The road shifted, and soon the riders were lifted up onto a mossy stone bridge. The jungle about them lifted and the light of the noon sky poured in. The glistening of a stream shone through the fog, and the dark shapes of figures in at the river side. The sounds of women talking echoed up to the riders as they passed along. Their activities obscured in the haze, but it was known and clear that they were doing laundry. They knew in a few moments, they would be coming on a village, and soon their destination.

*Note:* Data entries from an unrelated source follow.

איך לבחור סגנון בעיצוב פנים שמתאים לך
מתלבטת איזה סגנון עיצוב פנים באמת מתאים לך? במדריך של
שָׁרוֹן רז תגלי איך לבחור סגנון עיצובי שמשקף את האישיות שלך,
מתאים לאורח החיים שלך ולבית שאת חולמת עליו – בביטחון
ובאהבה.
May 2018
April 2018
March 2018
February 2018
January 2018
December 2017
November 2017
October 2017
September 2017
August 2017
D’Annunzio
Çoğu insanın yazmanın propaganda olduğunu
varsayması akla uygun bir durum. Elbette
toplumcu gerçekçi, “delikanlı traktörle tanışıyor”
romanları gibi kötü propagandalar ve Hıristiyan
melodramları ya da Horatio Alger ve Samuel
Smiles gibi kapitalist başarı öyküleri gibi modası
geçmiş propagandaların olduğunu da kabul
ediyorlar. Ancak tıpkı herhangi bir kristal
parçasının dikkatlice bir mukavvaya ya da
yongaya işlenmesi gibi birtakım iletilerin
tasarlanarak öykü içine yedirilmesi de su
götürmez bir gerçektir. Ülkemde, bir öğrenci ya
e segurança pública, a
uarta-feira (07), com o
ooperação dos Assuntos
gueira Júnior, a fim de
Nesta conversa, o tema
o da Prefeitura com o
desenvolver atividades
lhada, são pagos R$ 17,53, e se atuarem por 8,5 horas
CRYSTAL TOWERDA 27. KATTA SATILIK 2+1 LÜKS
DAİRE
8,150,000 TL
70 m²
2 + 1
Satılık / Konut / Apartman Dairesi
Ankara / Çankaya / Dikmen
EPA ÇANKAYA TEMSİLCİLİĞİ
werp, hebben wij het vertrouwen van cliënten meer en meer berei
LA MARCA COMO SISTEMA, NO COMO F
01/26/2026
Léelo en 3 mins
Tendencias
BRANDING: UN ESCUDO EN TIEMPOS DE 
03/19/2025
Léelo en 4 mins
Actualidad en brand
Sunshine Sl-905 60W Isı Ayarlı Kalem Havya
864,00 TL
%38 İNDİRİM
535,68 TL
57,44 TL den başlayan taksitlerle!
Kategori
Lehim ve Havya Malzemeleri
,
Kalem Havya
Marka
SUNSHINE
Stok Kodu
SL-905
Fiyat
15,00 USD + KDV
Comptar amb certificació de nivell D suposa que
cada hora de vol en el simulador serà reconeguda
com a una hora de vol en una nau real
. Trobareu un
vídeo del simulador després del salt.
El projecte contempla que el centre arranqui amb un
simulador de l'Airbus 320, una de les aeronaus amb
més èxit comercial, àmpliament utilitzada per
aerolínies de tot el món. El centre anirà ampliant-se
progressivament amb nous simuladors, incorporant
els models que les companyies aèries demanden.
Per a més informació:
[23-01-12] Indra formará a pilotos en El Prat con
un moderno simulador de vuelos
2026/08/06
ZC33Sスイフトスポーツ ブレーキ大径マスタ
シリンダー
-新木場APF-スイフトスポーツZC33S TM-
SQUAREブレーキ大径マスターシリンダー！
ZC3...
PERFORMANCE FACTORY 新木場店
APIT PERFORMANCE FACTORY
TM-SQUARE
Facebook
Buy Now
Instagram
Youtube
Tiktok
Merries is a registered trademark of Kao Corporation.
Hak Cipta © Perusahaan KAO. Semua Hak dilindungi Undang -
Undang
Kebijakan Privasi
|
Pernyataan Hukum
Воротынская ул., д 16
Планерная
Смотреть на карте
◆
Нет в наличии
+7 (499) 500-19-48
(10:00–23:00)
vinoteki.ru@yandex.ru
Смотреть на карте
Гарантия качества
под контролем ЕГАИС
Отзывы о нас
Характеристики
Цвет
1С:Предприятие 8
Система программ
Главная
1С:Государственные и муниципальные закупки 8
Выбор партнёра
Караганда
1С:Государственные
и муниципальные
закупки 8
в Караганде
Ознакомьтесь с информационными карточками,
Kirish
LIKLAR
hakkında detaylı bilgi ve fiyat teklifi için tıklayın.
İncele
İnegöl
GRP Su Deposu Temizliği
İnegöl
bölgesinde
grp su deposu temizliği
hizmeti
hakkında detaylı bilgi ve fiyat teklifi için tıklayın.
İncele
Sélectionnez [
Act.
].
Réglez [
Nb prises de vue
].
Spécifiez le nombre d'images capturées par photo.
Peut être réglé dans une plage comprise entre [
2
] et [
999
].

The shrouded village was a densely clustered arrangement of small homes around a central square. Several streets spider webbed out from the central axis, where crowning the plaza stood a small chapel. The homes, built of stone and shingled with red clay bore the flaking surfacing of cracked and split mortar, painted solid colors, from the humidity the old plaster was routinely peeling back, revealing the naked stone underneath which turned green with algae and slime. Here the air was clearer at the least, the open skies giving vent to the haze that fell about them on many occasions. Seated on boxes or wooden chairs old men with fans in their hand sat half naked as they watched the street life pass around them, the riders marching on, the chickens pecking between the cobble stones, and the children running in play, dressed only in large, thin shirts. Elsewhere beyond, the younger and abler men were in the forest, clearing timbers, tending fields, or in search of wild herbs and spices.

Passing the village, the riders assumed their ascent and began their climb up the mountain side, soon leaving behind the misty cover of the valley before and to turn back and see the gentle rolling of its waves of mist below the tree tops. Rising like broad crowned towers, the thousands of large, ancient trees that filled the wooded realm below the rich powerful tropical trees broke the misty surface and stretched out their branches and leaves into greater platforms. And others yet jostled and fought with them, struggling not only with the fog, but with their more ancient hold fasts. Flocks of birds moved about across the surface of the great white in blackened clouds, flirting with the evaporating tendrils and diving in and out like schools of flying fish.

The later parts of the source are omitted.